İbâdet Allah'a kulluğun ifadesidir nişanesidir. Ona kul olmak ve bu kulluğun gereğini yerine getirmek insana şeref kazandıracağı gibi başka bir varlığa kul olunamayacağının Allah rızasının her rızanın üzerinde tutulacağının da ilanıdır.
Her kul Rabbini bilmek ona ibâdet ve tâatte bulunmak hayat akışını onun rızasına göre sürdürmek hatalar işleyince ona sığınmak yardıma muhtaç olduğunda ondan yardım dilemek onun emir ve yasaklarına uyarak iki cihan huzur ve saâdetine ermek için gayret etmek ve yaratılış gayesinin ona ibâdet ona kulluk olduğunu idrak etmek zorundadır.

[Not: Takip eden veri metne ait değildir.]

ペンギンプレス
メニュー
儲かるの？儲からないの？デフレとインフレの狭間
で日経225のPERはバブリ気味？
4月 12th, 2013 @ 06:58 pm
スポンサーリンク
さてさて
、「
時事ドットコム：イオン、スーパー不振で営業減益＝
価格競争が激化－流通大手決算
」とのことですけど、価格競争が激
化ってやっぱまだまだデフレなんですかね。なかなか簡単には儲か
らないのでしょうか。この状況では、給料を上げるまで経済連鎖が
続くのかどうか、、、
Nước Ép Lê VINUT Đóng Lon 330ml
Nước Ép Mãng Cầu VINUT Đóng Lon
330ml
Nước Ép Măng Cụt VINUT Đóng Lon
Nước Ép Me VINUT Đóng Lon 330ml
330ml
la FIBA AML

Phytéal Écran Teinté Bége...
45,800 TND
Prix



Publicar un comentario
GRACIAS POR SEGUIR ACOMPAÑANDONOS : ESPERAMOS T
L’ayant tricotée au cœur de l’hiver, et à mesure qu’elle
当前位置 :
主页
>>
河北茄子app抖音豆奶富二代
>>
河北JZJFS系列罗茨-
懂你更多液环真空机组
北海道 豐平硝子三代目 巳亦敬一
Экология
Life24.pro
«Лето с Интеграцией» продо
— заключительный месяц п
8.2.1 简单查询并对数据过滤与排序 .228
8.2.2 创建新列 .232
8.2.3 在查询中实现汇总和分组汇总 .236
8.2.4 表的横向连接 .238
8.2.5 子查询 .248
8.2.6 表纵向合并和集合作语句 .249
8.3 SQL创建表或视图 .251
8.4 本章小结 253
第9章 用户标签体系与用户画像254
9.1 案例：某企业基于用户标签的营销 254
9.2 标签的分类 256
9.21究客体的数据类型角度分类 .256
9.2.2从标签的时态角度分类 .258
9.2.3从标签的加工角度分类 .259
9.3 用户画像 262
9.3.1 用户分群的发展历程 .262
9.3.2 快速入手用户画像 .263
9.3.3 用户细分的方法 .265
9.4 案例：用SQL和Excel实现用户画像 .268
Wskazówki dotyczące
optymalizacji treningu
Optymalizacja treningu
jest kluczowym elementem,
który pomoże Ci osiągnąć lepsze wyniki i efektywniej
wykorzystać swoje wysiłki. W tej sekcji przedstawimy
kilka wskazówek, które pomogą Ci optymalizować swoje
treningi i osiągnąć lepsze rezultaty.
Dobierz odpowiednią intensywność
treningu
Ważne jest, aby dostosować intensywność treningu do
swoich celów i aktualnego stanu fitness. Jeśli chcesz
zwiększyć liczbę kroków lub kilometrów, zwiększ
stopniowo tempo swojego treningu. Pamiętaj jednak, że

Namazın kıymetini vurgulamak için dillerde dolaşan bir cümle vardır: "Namaz mü'minin miracıdır." Bu güzel bir ifadedir. O mü'mine günde beş kere Rabbinin huzuruna durma kalbini manevî hazla doldurma ve gönlünü berraklığa ulaştırma imkânı verir.
Bir insanın hayatını devam ettirmek için nasıl sindireceği gıdaya ihtiyacı varsa manevî hayatını devam ettirmek için de gönlünün sindireceği ulvî gıdaya ihtiyacı vardır. Bu çeşit gıda hem besleyici hem de arındırıcıdır.